» **Problem to work on**: All that should come back is the lines of the data below from the one containing "том числе воспроизведению, распространению, переработке" to the one containing "технологии (информационные технологии", inclusive, exactly as they stand.

» **Data shown**:
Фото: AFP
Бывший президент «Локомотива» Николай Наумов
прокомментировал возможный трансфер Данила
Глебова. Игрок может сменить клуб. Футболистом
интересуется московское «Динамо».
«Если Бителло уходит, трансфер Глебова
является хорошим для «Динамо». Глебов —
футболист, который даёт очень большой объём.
--
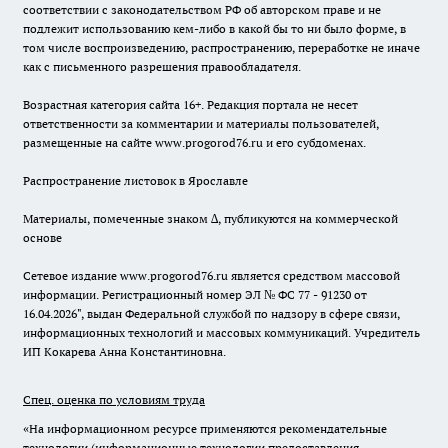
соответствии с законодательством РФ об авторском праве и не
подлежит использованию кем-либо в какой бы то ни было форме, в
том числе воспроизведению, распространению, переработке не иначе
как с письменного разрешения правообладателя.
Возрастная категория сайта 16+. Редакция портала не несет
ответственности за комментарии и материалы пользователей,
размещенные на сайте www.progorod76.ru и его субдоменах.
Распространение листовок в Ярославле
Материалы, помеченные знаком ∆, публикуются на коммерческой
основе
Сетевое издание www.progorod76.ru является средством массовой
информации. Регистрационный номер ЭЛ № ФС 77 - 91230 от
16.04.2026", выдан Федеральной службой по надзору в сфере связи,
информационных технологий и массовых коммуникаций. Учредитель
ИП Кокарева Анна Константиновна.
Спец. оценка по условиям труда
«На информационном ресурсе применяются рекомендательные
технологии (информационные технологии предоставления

» **Output below**:
том числе воспроизведению, распространению, переработке не иначе
как с письменного разрешения правообладателя.
Возрастная категория сайта 16+. Редакция портала не несет
ответственности за комментарии и материалы пользователей,
размещенные на сайте www.progorod76.ru и его субдоменах.
Распространение листовок в Ярославле
Материалы, помеченные знаком ∆, публикуются на коммерческой
основе
Сетевое издание www.progorod76.ru является средством массовой
информации. Регистрационный номер ЭЛ № ФС 77 - 91230 от
16.04.2026", выдан Федеральной службой по надзору в сфере связи,
информационных технологий и массовых коммуникаций. Учредитель
ИП Кокарева Анна Константиновна.
Спец. оценка по условиям труда
«На информационном ресурсе применяются рекомендательные
технологии (информационные технологии предоставления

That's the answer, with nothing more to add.